The bill has now been published and is open to MSPs of all parties to sign in support. To progress further the bill needs to attract the support of 18 other MSPs from at least three political parties in the Scottish Parliament (currently these are SNP, Labour, Conservative, Liberal Democrat, Green and Independent). At present it is supported by members of two parties but not yet three. These signatures must be collected before the summer recess that begins at the end of June.

The Evangelical Alliance Scotland is encouraging all supporters to contact their MSPs as a matter of urgency to ask them to support this bill. At this stage they are not committing to vote in favour of the bill but rather to allowing the proposal to be properly considered and debated at Holyrood. Click here to find out who your MSPs are.

Notes:

You might like to consider making the following points in your e-mail or letter (thanks to CARE for Scotland for these):

1. That demand for prostitution is the abuse of women and many young women are forced into the sex industry as a result of human trafficking or drug dependency. Home Office figures reveal that homelessness, living in care, debt and substance abuse are all common experiences prior to a person entering prostitution. Many people, (perhaps even as many as 50 per cent) are drawn into prostitution under the age of 18. Many people in prostitution experience violence and abuse both in the home and in the course of prostitution. A staggering 80-95 per cent of people in street-based prostitution are addicted to class A drugs, and pimps and trafficker often use drug dependency as a form of control. (Paying the Price, Home Office 2004). A study of prostitution in Glasgow in 2010 echoed these findings revealing high levels of alcohol and drug use, violence, homelessness and under age involvement experienced those in prostitution in that city. (Matthews and Easton 2010)

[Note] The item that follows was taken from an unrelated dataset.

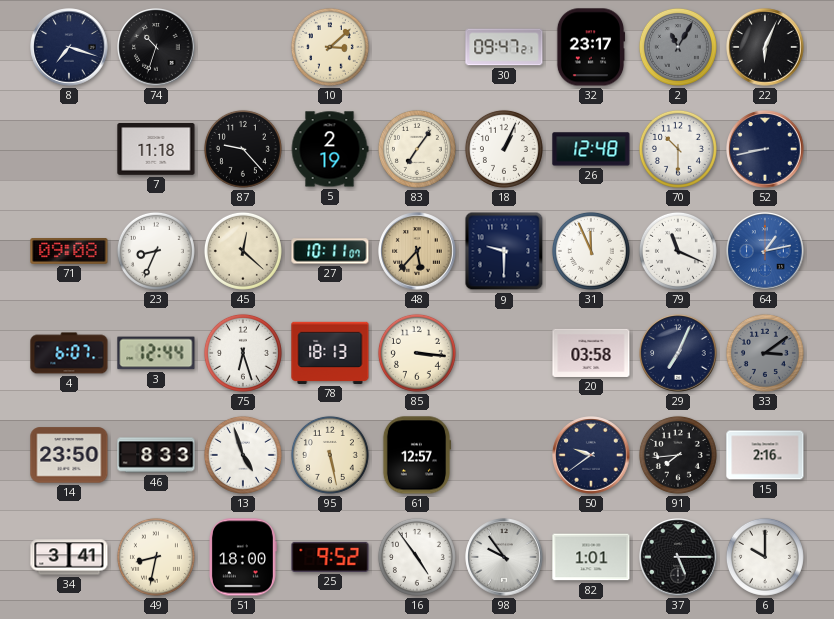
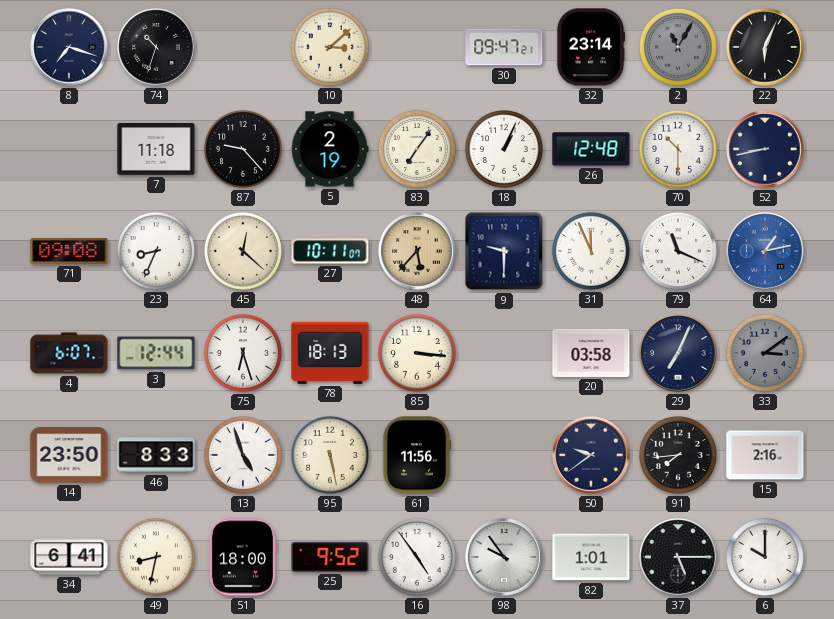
32: 23:17 -> 23:14
61: 12:57 -> 11:56
34: 3:41 -> 6:41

2. That similar legislation in Sweden and Norway has had a dramatic effect on reducing the rates of human trafficking and prostitution. Studies have shown that prostitution has been halved since the Swedish law was introduced and researchers at Gothenburg University have shown that Sweden has much lower levels of trafficking than in neighbouring countries Denmark and Finland (Jakobsson & Kotsadam 2010). The Swedish police report that they have evidence of traffickers avoiding Sweden and considering it a "bad market" for coerced prostitution.

3. That by signing the proposal MSPs are saying that they are happy for the Bill to be debated and for the issues involved to be examined by a parliamentary committee.

4. That this issue will not go away and it would be better to have a full and frank consideration of the facts by the Scottish Parliament.